The sale came nearly a year after KeyBank’s parent company said that it would exit indirect automobile lending and focus more resources on consumer mortgages and its budding Laurel Road enterprise, which now includes a digital bank for doctors and dentists. Those moves are emblematic of the bank’s strategy of seeking to build deeper relationships with customers.

KeyCorp's board of directors authorized a $1.5 billion share repurchase plan in June. The sale of a $3.2 billion loan portfolio will allow the Cleveland company to accelerate some of the buybacks.

“We are a relationship bank and there’s nothing relationship-oriented” about the indirect auto lending business, Chairman and CEO Chris Gorman said Monday in remarks at an industry conference.

KeyCorp acquired the indirect auto loan portfolio as part of its 2016 purchase of First Niagara Financial Group in Buffalo, New York. The portfolio, which totaled $4.6 billion last fall, has since been running off.
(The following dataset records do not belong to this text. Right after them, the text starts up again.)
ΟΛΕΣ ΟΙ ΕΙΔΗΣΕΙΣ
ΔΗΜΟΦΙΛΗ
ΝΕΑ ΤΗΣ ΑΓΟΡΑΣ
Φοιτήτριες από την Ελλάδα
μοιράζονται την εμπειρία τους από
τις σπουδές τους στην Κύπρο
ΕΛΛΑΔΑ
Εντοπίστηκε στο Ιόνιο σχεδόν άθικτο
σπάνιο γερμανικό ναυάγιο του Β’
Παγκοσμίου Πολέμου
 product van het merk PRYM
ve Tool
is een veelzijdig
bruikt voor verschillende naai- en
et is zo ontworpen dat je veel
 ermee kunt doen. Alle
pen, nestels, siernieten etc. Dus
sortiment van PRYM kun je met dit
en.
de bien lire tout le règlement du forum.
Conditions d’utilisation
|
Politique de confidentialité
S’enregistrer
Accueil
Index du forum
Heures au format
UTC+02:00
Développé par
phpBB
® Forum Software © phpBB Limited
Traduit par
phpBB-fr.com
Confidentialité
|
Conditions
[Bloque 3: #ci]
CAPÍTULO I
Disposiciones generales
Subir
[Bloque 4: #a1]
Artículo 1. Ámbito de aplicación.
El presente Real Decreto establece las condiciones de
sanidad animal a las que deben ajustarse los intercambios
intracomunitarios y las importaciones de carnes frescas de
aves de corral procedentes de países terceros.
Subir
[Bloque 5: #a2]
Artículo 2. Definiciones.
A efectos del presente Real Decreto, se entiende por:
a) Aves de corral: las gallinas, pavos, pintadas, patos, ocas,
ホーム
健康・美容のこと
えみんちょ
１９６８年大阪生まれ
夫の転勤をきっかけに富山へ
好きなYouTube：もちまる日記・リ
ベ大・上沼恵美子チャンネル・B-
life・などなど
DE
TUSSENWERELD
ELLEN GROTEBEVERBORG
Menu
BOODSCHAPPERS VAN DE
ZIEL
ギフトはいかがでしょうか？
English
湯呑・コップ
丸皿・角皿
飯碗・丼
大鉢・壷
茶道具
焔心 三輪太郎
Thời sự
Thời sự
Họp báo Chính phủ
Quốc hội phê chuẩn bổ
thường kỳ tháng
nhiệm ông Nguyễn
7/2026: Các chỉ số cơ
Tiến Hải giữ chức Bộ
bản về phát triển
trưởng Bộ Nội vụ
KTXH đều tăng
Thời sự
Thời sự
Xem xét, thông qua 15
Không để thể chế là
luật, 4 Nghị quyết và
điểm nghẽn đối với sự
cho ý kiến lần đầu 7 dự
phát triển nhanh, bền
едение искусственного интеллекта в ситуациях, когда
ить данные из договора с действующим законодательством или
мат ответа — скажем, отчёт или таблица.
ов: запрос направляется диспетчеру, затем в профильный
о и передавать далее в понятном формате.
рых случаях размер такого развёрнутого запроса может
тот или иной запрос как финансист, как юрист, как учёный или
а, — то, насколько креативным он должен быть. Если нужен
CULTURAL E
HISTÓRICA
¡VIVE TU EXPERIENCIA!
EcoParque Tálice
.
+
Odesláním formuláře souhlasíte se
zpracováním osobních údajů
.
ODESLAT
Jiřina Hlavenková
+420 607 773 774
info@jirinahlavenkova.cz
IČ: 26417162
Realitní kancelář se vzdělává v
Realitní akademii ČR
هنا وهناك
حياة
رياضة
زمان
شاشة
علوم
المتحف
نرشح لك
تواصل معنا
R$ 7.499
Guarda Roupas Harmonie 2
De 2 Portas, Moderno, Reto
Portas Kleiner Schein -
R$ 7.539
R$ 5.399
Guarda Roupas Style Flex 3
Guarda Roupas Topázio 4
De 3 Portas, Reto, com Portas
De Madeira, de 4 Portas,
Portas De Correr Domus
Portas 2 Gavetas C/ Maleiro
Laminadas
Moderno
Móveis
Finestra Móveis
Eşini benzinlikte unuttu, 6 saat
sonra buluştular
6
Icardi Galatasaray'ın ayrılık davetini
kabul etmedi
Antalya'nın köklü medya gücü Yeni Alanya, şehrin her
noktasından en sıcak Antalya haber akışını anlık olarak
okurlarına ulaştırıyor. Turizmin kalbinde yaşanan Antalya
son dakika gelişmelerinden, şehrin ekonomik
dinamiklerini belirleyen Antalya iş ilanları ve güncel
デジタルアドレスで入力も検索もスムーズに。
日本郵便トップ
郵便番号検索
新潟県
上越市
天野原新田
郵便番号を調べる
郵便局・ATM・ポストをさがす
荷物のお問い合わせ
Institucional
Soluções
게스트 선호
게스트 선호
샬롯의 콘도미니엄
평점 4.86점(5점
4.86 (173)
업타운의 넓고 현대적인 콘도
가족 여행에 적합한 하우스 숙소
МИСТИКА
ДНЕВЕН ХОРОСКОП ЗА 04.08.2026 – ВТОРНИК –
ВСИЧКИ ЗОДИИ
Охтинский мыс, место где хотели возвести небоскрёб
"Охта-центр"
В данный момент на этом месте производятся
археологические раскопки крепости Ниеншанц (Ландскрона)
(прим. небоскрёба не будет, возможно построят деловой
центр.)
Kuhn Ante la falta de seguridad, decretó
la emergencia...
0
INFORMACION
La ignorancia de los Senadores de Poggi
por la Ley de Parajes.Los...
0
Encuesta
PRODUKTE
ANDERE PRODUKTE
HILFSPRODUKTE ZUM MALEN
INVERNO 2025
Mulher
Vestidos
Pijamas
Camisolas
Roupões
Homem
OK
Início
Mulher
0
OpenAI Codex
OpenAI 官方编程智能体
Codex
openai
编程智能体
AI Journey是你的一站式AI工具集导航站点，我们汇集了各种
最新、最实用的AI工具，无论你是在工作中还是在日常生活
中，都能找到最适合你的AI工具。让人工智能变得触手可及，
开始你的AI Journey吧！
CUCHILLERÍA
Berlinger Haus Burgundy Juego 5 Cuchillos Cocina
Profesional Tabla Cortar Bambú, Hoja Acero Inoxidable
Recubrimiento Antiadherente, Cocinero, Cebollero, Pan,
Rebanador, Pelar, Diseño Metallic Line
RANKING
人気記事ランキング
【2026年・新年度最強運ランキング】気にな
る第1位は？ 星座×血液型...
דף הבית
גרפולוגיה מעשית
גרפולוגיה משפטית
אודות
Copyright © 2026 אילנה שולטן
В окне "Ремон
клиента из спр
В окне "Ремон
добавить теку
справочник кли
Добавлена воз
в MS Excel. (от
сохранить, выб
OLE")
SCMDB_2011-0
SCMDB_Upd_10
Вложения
Analysts who cover Key responded favorably to both the portfolio sale and the stock buyback plans. Shares in Key rose 3.4% Monday in midday trading.

The sale will “accelerate the ‘clean-up’ of the loan portfolio,” while the proceeds “allow Key to frontload” some share repurchases, Piper Sandler analyst Scott Siefers wrote in a research note.

Getting out of indirect auto lending now and buying back stock “maximizes shareholder value,” Peter Winter of Wedbush Securities wrote in a research note. He argued that the expansion of the Laurel Road business — which includes student loan refinancing and the digital bank — “is a much better use of capital” than growing a single-product line like indirect auto loans that did not generate the same levels of returns that Key’s relationship-based businesses produced.

The buybacks will be part of an accelerated share repurchase program. In June, KeyCorp’s board of directors approved $1.5 billion in share repurchases.

KeyCorp expects to receive an initial batch of 23.5 million shares, or about 2.5% of its outstanding common shares, on Tuesday, according to the securities filing.

Concurrent with the portfolio sale, KeyCorp also purchased $2.8 billion of senior notes from a securitization that will be collateralized by the sold loans, the $181 billion-asset company said in the filing.

KeyCorp said it will remain the servicer of the auto loans. The portfolio’s sale price was not disclosed.